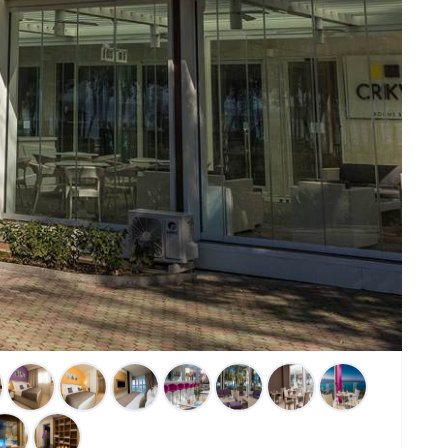
 u samom centru Crikvenice. Ako ste od onih koji prvu jutarnju
grane borova ovaj hotel je pravi izbor za Vas. Svega 50 m
ljno blizu svim važnijim događanjima koja Vas očekuju u
enilom brojnih malih trgovina, butika i kafića hotel Crikvenica
jom da i Vi postanete jedan od mnogih vjernih gostiju koji mu
e na Jadranu i upoznajte skrivene čari Crikvenice.
 centru Crikvenice. Svega 50 m udaljen od plaže u samom
gađanjima koja Vas očekuju u Crikvenici.
ort) i 4 deluxe suite apartmana s direktnim pogledom na more;
ela spravljena od domaćih i svježih namirnica, tijekom tjedna
vatskih regija: Istra, Lika i Gorski kotar, Dalmacija, Zagorje i
venica; kongresni centar sa multifunkcionalnim dvoranama i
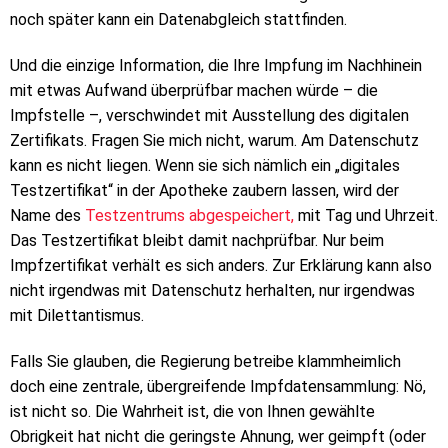
noch später kann ein Datenabgleich stattfinden.
Und die einzige Information, die Ihre Impfung im Nachhinein
mit etwas Aufwand überprüfbar machen würde – die
Impfstelle –, verschwindet mit Ausstellung des digitalen
Zertifikats. Fragen Sie mich nicht, warum. Am Datenschutz
kann es nicht liegen. Wenn sie sich nämlich ein „digitales
Testzertifikat“ in der Apotheke zaubern lassen, wird der
Name des
Testzentrums abgespeichert,
mit Tag und Uhrzeit.
Das Testzertifikat bleibt damit nachprüfbar. Nur beim
Impfzertifikat verhält es sich anders. Zur Erklärung kann also
nicht irgendwas mit Datenschutz herhalten, nur irgendwas
mit Dilettantismus.
Falls Sie glauben, die Regierung betreibe klammheimlich
doch eine zentrale, übergreifende Impfdatensammlung: Nö,
ist nicht so. Die Wahrheit ist, die von Ihnen gewählte
Obrigkeit hat nicht die geringste Ahnung, wer geimpft (oder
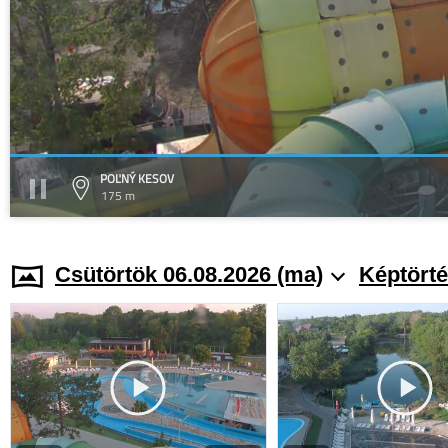
POĽNÝ KESOV
175 m
Csütörtök 06.08.2026 (ma)
Képtörté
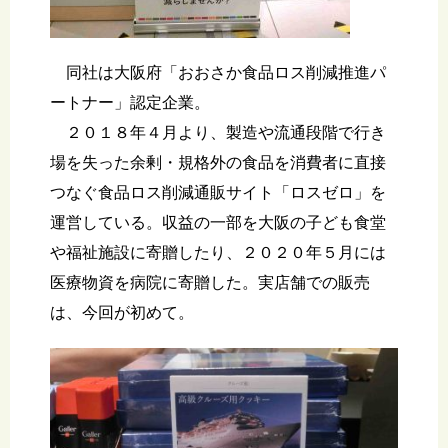
同社は大阪府「おおさか食品ロス削減推進パ
ートナー」認定企業。
２０１８年４月より、製造や流通段階で行き
場を失った余剰・規格外の食品を消費者に直接
つなぐ食品ロス削減通販サイト「ロスゼロ」を
運営している。収益の一部を大阪の子ども食堂
や福祉施設に寄贈したり、２０２０年５月には
医療物資を病院に寄贈した。実店舗での販売
は、今回が初めて。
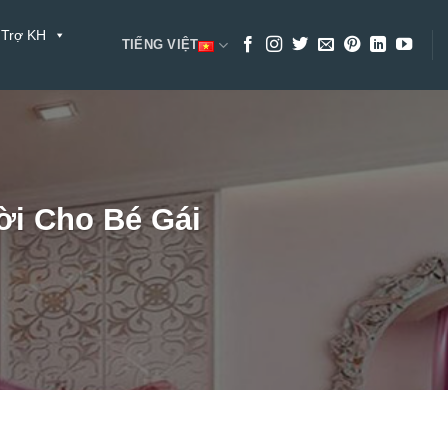
 Trợ KH
TIẾNG VIỆT
ời Cho Bé Gái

-------

WORK INSTRUCTION: Copy the entries above exactly, but only from the line holding "noch später kann" through the line holding "kann es nicht", both included.

SOLUTION FOR THIS TASK:
noch später kann ein Datenabgleich stattfinden.
Und die einzige Information, die Ihre Impfung im Nachhinein
mit etwas Aufwand überprüfbar machen würde – die
Impfstelle –, verschwindet mit Ausstellung des digitalen
Zertifikats. Fragen Sie mich nicht, warum. Am Datenschutz
kann es nicht liegen. Wenn sie sich nämlich ein „digitales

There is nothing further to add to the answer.